DXMS is the oldest Catholic radio station in the country.

==History==
DXMS was established by prelate Gerard Mongeau, the first Roman Catholic bishop in the old Cotabato province, in February 1957 as the first radio station of the Oblates of Mary Immaculate, and also the first in the once-undivided province (which now covers the Soccksargen region and the Maguindanao provinces). It became a tool, primarily for evangelization, in the then Diocese of Cotabato.

The station was briefly closed upon the declaration of martial law by President Ferdinand Marcos in 1972. Its sister station, DXND-AM, was later used to be a mouthpiece against the administration.

In 1978, the station, then having a 10-kilowatt power, had its frequency moved from 880 kHz to the present-day 882 kHz.

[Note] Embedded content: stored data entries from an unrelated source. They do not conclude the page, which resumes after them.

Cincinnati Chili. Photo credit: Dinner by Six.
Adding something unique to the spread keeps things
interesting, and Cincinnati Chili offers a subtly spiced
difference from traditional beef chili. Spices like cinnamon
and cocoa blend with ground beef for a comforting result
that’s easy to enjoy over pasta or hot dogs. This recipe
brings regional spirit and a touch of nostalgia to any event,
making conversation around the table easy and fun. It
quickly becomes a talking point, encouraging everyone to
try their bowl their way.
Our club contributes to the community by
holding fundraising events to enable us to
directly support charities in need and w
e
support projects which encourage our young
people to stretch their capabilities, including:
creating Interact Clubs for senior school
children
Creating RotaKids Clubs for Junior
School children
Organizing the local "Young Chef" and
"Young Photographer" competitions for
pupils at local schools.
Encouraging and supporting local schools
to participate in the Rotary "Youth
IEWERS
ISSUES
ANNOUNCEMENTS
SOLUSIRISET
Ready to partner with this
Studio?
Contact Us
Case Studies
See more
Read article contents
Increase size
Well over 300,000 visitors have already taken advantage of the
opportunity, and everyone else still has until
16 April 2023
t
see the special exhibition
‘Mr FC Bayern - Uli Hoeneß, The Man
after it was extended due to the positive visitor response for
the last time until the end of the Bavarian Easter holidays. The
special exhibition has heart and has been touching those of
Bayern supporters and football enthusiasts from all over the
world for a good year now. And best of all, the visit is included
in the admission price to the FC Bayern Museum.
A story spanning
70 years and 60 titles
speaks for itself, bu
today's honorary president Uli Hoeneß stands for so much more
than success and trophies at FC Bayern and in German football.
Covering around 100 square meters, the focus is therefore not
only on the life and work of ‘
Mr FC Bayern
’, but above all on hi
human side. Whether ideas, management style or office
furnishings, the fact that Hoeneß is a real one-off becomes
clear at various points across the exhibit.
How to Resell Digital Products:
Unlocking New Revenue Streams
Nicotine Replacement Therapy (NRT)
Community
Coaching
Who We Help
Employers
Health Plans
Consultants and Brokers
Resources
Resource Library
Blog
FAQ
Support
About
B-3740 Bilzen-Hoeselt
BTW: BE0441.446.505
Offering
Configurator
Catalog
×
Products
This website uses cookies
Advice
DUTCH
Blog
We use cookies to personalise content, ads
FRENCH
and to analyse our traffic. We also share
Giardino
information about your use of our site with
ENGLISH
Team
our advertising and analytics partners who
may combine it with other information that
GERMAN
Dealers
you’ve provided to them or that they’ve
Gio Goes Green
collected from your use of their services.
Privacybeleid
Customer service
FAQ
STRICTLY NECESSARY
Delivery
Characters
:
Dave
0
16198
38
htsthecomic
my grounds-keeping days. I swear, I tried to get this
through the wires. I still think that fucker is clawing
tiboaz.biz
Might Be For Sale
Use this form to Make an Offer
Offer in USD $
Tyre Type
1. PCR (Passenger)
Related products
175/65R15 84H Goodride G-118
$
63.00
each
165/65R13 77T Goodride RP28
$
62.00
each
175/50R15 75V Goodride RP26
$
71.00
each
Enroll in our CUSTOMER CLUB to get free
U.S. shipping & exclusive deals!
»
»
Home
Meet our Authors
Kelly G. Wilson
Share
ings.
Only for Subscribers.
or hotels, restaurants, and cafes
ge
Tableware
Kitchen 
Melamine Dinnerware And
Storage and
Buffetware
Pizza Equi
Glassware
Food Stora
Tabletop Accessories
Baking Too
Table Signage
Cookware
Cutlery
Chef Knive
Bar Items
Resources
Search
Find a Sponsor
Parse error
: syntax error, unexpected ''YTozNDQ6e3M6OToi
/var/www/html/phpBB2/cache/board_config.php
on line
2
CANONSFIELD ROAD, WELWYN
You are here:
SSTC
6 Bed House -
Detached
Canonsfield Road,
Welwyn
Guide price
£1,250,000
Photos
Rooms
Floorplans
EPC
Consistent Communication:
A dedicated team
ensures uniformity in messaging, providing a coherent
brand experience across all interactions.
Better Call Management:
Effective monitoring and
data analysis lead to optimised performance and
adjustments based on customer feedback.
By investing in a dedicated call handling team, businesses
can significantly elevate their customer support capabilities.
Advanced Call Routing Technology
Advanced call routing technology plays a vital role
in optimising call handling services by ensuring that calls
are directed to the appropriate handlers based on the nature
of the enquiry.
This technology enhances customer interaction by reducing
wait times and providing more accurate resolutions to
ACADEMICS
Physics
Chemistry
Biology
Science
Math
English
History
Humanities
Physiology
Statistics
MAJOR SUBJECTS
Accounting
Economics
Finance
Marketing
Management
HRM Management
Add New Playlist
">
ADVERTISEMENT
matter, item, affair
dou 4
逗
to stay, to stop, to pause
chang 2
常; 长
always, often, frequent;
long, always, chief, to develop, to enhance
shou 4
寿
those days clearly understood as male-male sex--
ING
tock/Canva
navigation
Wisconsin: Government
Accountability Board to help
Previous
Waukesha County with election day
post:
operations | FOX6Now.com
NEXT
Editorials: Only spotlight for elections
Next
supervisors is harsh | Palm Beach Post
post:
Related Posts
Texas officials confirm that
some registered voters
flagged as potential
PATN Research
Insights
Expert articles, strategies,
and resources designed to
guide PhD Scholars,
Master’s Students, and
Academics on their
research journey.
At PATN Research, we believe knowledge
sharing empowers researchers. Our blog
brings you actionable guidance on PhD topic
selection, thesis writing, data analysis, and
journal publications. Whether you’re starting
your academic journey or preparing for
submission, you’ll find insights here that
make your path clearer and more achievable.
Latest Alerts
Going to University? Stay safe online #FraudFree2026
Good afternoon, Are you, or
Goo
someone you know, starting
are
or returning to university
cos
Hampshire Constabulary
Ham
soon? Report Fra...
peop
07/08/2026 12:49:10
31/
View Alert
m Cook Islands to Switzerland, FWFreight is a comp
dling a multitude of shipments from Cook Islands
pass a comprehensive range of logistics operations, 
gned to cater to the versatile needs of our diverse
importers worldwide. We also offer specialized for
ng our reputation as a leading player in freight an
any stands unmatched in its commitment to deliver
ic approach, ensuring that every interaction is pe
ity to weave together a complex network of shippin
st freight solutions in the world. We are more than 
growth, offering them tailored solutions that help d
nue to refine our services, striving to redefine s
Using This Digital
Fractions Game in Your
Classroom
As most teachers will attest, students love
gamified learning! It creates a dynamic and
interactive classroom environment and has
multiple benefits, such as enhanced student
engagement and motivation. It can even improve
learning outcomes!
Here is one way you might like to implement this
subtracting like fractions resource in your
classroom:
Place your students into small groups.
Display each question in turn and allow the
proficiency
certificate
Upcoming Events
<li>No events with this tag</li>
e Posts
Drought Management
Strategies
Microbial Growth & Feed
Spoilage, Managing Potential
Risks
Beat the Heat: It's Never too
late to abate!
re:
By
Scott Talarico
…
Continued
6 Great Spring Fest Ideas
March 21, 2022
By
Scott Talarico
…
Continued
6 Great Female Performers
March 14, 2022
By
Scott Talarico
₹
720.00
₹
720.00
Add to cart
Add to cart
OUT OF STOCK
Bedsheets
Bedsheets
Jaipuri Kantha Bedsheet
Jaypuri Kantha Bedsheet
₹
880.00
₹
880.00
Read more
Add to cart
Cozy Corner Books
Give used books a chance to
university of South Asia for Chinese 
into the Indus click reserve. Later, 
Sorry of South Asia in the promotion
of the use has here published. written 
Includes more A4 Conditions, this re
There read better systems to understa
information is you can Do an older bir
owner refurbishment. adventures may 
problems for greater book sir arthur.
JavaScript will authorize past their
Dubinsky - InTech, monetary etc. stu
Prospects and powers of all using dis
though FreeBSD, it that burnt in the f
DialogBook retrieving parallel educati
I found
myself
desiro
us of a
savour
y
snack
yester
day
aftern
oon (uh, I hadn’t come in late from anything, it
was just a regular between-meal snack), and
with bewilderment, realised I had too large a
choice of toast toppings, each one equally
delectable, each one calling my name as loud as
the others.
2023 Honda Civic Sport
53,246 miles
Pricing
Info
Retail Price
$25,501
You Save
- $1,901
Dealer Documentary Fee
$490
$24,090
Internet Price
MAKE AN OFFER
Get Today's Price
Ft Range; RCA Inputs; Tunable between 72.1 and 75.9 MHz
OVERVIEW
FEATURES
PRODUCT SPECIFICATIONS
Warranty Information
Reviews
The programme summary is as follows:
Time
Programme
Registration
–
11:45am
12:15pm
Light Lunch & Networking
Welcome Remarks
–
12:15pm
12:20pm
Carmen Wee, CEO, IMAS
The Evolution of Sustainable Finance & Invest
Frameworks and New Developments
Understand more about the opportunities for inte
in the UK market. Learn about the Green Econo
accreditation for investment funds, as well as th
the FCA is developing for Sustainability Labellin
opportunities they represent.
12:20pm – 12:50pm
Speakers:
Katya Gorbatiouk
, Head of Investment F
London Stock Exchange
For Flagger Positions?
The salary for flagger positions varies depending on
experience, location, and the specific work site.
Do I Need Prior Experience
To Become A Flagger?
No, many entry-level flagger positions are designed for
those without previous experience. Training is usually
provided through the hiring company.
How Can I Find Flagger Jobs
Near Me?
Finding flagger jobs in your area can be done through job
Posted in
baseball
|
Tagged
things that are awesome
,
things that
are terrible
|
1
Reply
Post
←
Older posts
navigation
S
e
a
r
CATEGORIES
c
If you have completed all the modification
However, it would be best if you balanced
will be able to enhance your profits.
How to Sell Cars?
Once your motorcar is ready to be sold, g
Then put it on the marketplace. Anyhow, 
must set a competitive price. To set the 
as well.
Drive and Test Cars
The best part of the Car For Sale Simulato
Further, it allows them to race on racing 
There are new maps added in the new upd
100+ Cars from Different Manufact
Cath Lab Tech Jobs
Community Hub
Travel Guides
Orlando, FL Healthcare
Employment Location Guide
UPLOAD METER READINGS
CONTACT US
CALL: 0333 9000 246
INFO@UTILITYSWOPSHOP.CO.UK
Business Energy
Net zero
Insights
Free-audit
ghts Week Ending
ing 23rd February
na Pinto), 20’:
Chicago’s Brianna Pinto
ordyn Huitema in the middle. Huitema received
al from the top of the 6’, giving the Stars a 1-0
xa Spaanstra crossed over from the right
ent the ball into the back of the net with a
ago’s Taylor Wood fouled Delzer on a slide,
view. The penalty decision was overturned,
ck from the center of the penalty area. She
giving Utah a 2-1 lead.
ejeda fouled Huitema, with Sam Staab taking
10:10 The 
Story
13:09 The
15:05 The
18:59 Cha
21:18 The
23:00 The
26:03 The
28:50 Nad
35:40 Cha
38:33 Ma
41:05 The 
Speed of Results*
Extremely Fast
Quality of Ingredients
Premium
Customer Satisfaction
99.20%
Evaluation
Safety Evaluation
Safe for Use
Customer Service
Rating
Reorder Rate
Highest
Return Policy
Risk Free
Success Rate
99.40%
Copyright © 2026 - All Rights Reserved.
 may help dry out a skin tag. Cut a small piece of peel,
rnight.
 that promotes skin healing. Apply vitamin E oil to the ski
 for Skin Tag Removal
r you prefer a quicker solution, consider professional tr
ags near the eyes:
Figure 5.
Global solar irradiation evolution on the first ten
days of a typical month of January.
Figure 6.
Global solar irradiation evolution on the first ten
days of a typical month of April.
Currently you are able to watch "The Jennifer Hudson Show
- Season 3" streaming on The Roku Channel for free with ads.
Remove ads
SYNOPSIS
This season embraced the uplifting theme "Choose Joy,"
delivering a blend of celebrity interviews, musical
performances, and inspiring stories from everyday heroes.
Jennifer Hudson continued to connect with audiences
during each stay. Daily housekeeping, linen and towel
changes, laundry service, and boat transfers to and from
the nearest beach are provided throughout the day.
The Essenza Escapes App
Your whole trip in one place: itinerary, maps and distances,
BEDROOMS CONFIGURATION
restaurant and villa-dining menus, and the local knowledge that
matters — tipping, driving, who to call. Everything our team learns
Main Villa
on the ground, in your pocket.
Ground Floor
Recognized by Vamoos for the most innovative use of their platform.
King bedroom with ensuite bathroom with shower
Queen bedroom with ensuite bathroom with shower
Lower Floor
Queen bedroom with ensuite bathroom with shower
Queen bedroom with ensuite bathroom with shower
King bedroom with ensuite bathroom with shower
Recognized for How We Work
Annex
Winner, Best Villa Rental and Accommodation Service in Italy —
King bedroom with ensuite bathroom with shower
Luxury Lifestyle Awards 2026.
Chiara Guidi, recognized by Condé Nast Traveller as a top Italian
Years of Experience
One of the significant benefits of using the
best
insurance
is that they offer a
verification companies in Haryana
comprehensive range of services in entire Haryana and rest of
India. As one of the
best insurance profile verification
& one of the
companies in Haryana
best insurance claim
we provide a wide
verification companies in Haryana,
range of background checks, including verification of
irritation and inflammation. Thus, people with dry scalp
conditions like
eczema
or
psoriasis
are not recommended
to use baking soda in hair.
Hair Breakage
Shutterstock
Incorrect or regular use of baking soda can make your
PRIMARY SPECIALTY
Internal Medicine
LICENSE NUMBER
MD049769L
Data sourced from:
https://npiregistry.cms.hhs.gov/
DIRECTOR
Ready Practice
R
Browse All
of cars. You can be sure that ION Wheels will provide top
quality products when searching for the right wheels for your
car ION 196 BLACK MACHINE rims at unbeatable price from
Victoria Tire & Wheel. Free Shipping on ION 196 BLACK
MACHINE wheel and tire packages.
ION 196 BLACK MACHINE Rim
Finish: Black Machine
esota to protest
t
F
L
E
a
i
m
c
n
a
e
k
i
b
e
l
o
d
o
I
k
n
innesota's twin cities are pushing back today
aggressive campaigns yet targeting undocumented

The station became known for the broadcast of an annual quiz contest.

==Incidents==
===2000 attacks===
Radio Kalimudan, a nightly blocktime news and cultural affairs program hosted by religious commentator and engineer Datu Zamzamin Ampatuan, was said merely aimed at teaching the Muslims in Central Mindanao to preserve their traditions, and was used to criticize the Islamic extremism, particularly the separatist group Moro Islamic Liberation Front (MILF) for their involvement in violence while pushing the separatism of Mindanao as an Islamic state. Ampatuan later received several death threats, especially from MILF which had strongly objected the airing of the program; the program became the subject of numerous attacks involving the station in 2000.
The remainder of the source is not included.